Detection of the difference between purchased reviews of hotels by people who had not stayed there and real reviews by those who had. Automatic detection could identify 90% of the fake reviews – only works for differentiating between those who had stayed there and those who had not.

Lab studies on identifying lying: psychological distancing leads to verbal immediacy, cognitive complexity leads to a different discourse structure, anxiety and guilt lead to emotional leakage. However, various types of situation lead to differences in how the models can be applied.

How to promote more honest behaviour.

Promoting honest behaviour. Triggering a feeling of a face triggers social constraints on lying.

Current research will include graphics to see what can improve honesty.

Tyler Moor, Wellesley College
Why user intent affects how we combat online wickedness

Online crime is mainly fought by private actors rather than state agencies.

Sometimes crime is difficult to distinguish from undesirable behaviour.

What is the distinction between bad behaviour and criminal behaviour?

Distinguishing between phishing and malware installation (which can lead to keylogging and loss of authentication details). Phishing is attacked by the banks. Malware installers are attacked by the search engine.

Transparent redirection by cracked sites depending on the referrer information from Google search pages.

Need to identify the intent of the user.


Robert Trivers, Rutgers
The Folly of Fools: the logic of self-deception.

Lying to others is indivisible from self-deception.

Psychologists tend to study only deception. Philosophers worry too much about self-deception. You need both to understand deception.

Choice of language as well as physiological reactions give clues to deliberate deception. Self-deception could be deliberately practised in order to avoid deception clues.

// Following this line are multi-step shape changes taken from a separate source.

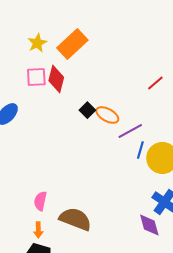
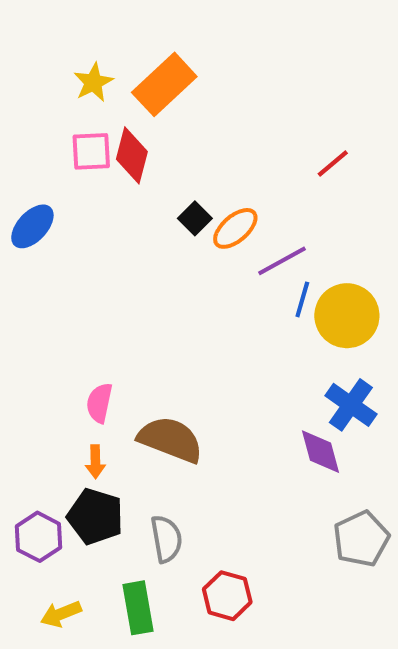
orange ellipse: (107, 115) -> (235, 228), turned -70

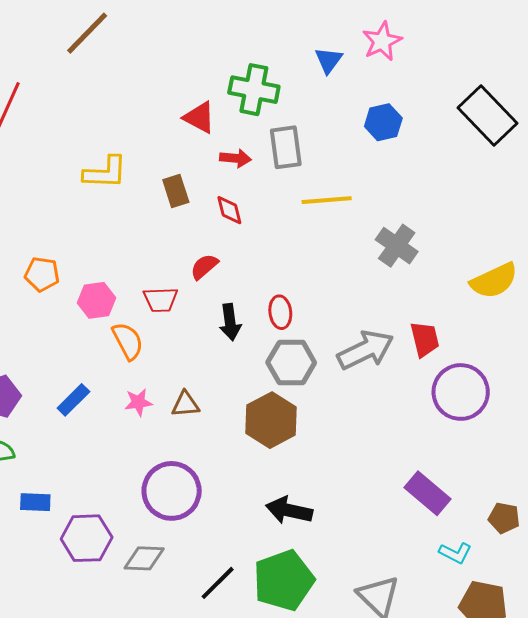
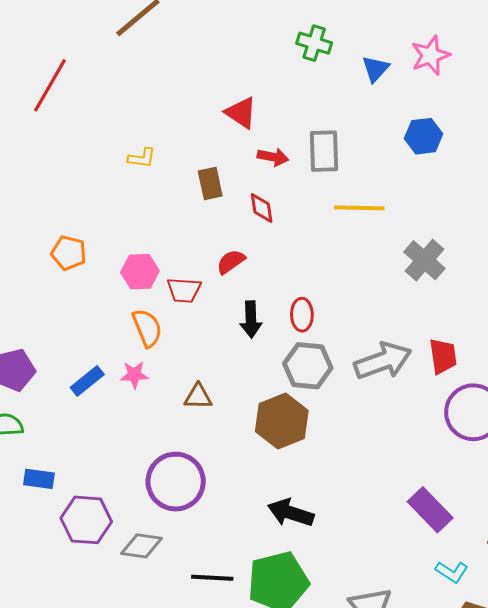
green cross: (254, 90) -> (314, 43), moved, size x0.7
yellow L-shape: (105, 173) -> (142, 158), size x0.6
pink hexagon: (97, 300) -> (140, 272), moved
pink star: (138, 402) -> (134, 375), moved
black line: (218, 583) -> (212, 578), turned 42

Interesting data on self-deception: we do believe our deceptive positive self-image.

Self-deception is offensive (aimed at deceiving others), rather than what the psychologists claim: that self-deception is defensive, aimed at making ourselves happier.

We need more evidence on detecting deception in real situations.

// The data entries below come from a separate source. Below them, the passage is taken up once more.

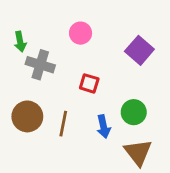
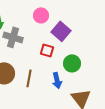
purple square: (139, 50) -> (61, 31), moved
green circle: (134, 112) -> (72, 63), moved

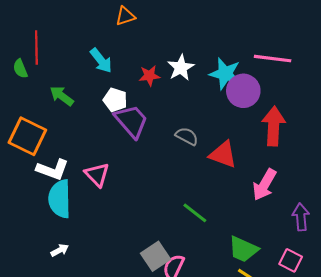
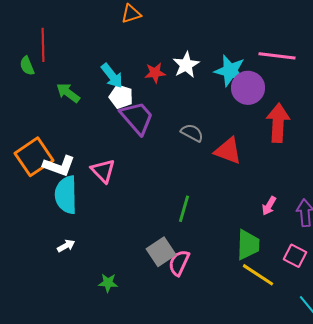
cyan arrow: (101, 61) -> (112, 76), moved
orange square: (27, 136) -> (34, 157), moved, turned 30
pink arrow: (264, 185) -> (269, 206), moved, size x0.6
green line: (195, 213) -> (184, 209), moved, turned 68
green trapezoid: (243, 249) -> (248, 245), turned -112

80% of accidentsd happen with the pilot instead of the co-pilot in actual charge. Co-pilots are hesitant to correct errors from their more senior colleagues, particularly if they do not have a pre-existing strong relationship.

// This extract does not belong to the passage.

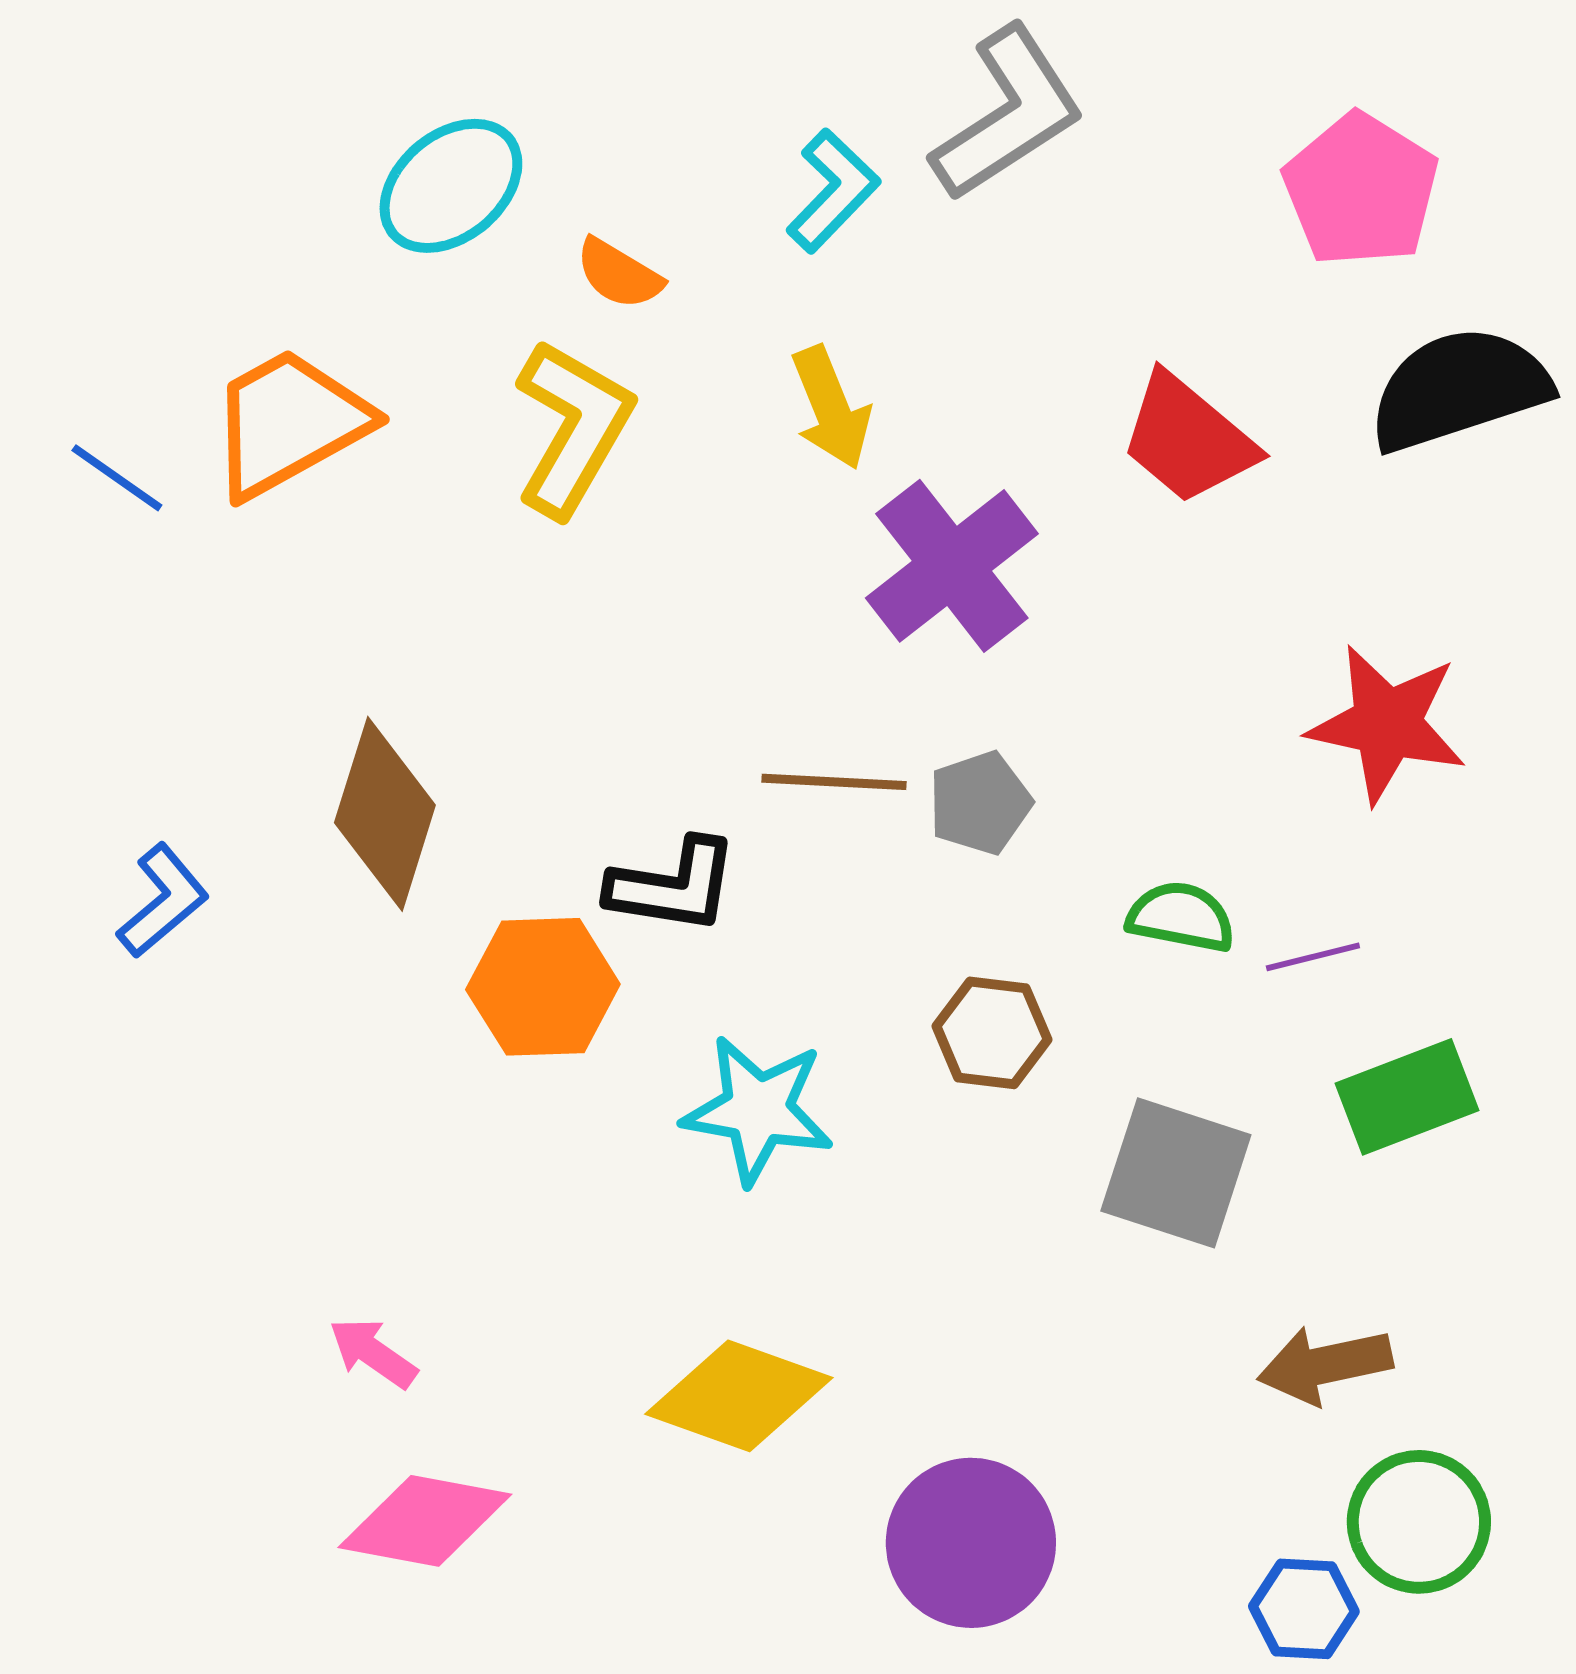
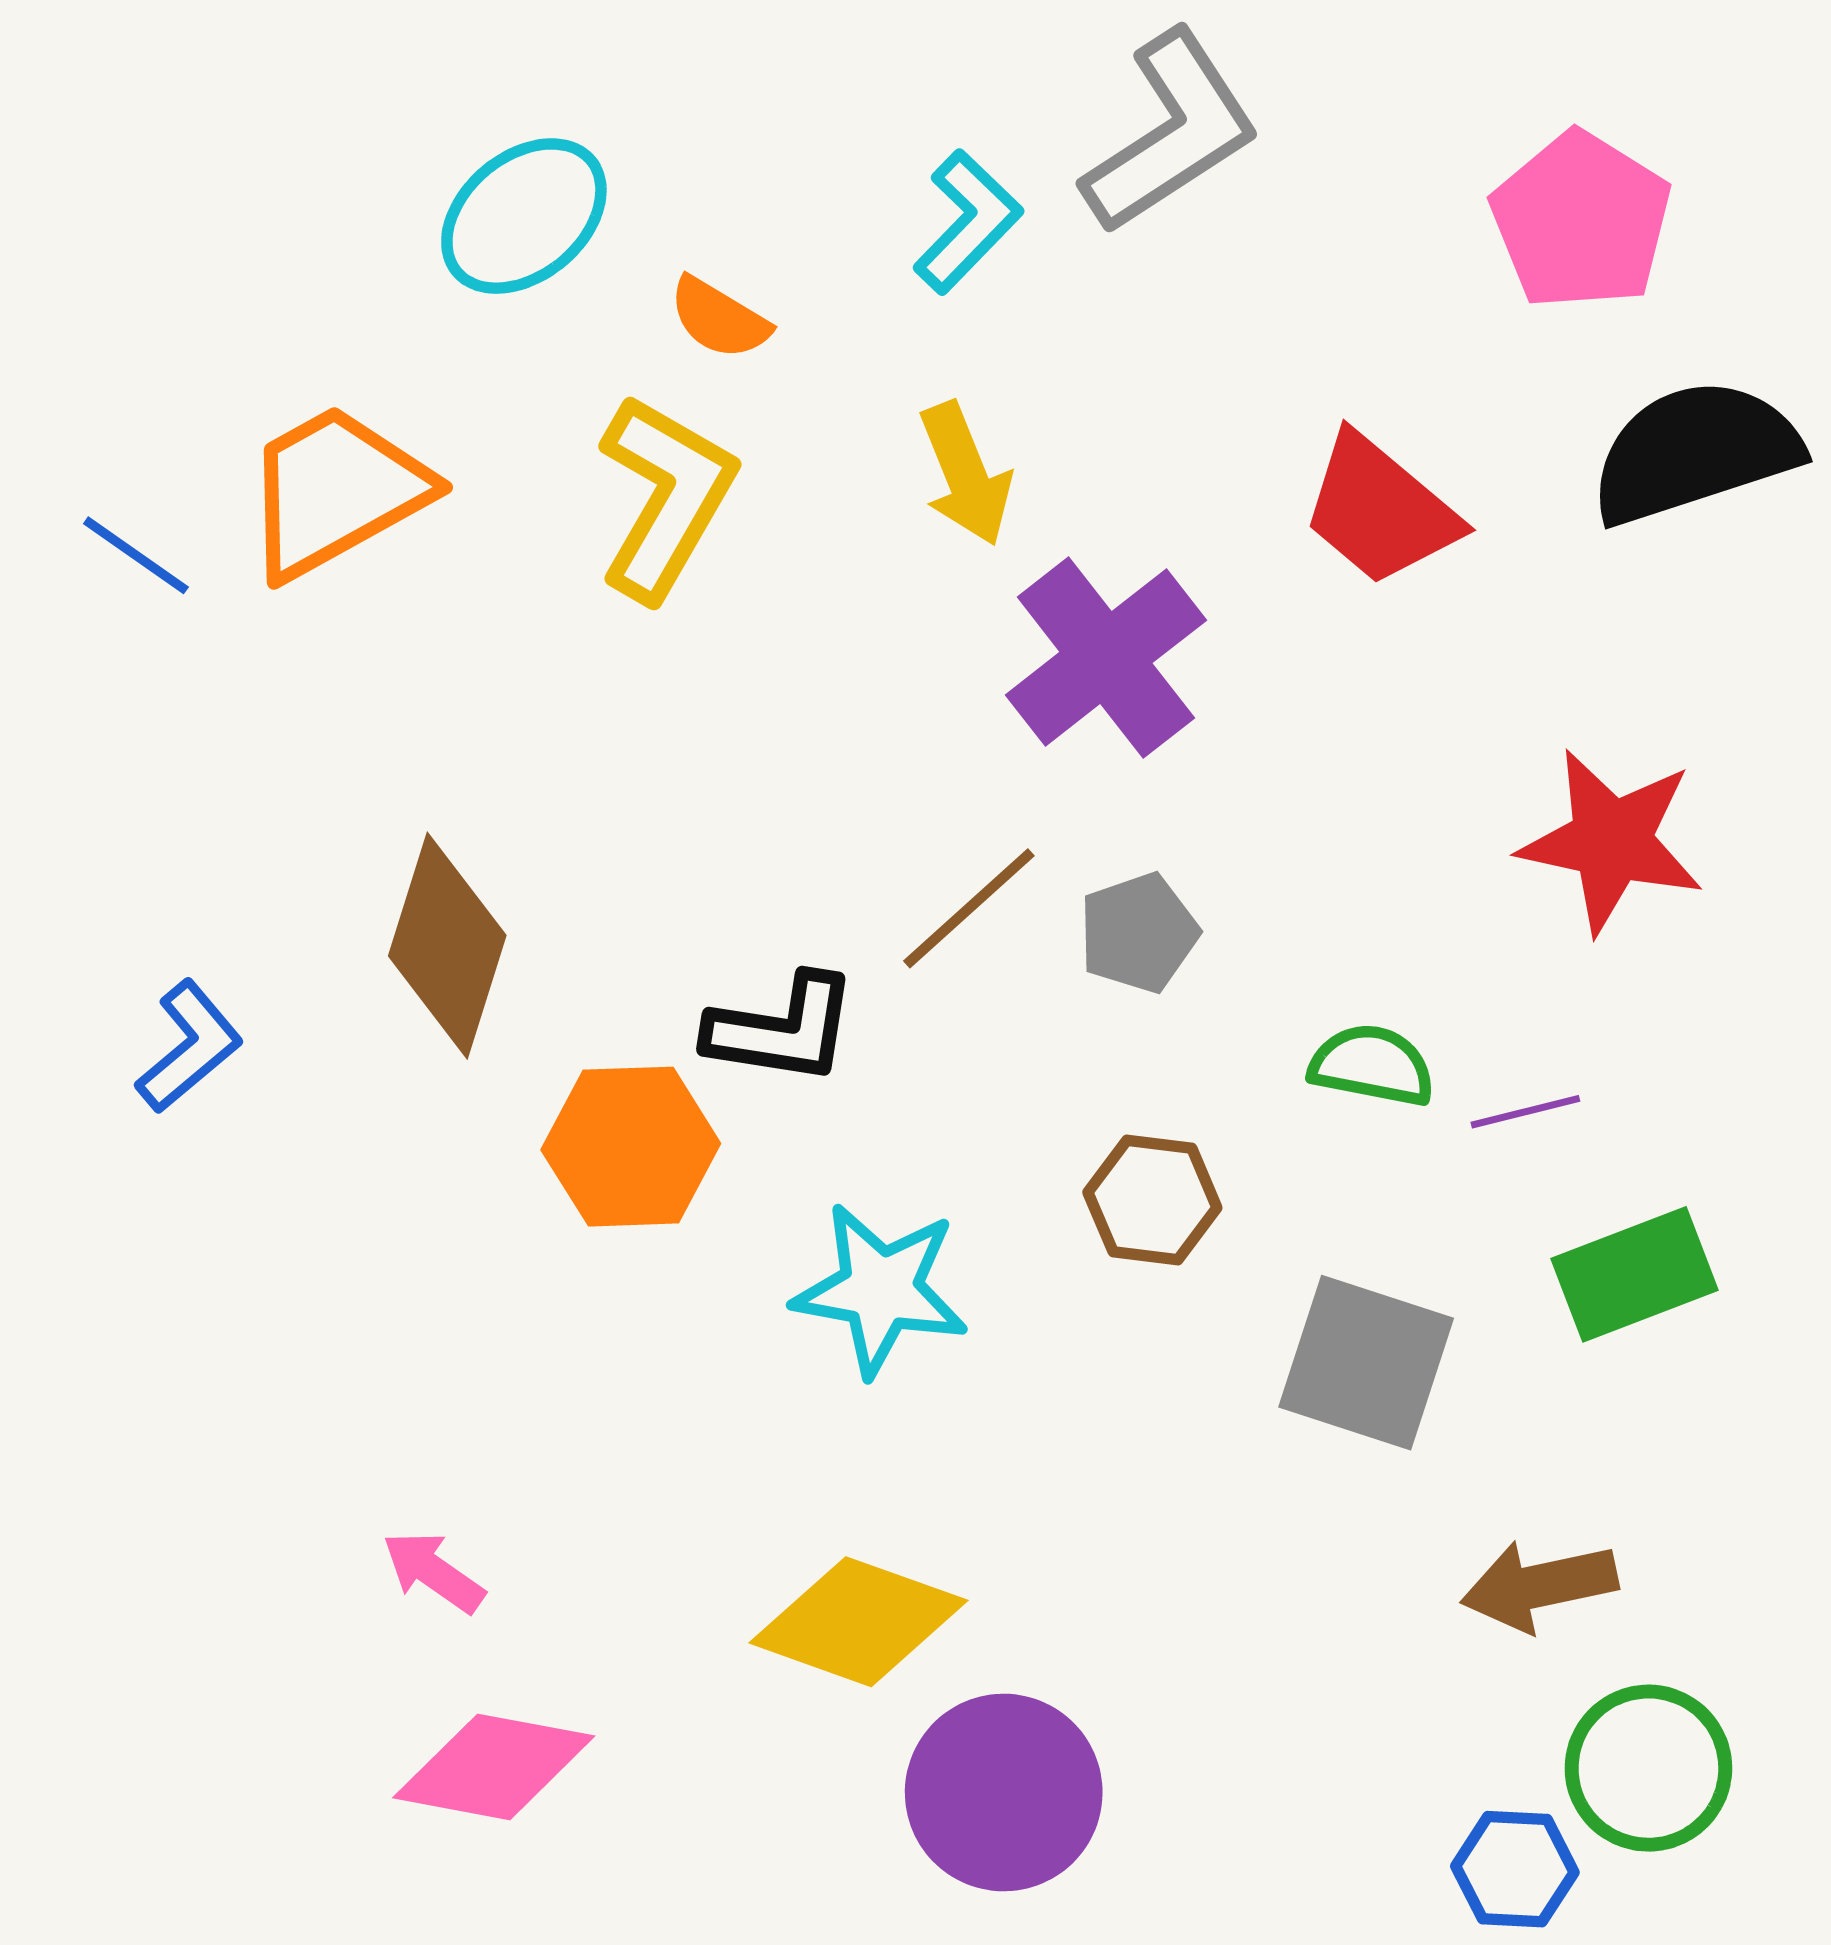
brown line: (834, 782) -> (969, 908), turned -45
purple circle: (971, 1543) -> (1004, 1792), moved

When considering deception, you must always keep self-deception in mind.


Joseph Bonneau, Cambridge
Guessing human-chosen secrets

What’s easier to guess? Older or younger users’ passwords? Passwords or random 9-digit numbers. PIN or Mother’s Maiden Name?

Showed the cartoon of Jesus having 2512 as his PIN to his father, whose birthday is Christmas Day, and his father promptly went and changed his PIN.

Released files of stolen passwords allowed statistical analysis of password choices.

Gathering data within Yahoo via an encrypted hash to allow for statistical analysis without knowledge of the actual passwords.

Changing user behaviour (such as changing passwords occasionally) is better than just stressing the risk.

Language makes something of a difference, but at most a factor of two in difficulty.


Stuart Schecter, Microsoft
Better Passwords

P@ssword was a “strong” password accroding to Yahoo’s algorithm. P@$$word1 was a “strong password according to Google’s algorithm.

Ban popular passwords!

Important internal passwords for high value propositions (MS, Google) need better approaches.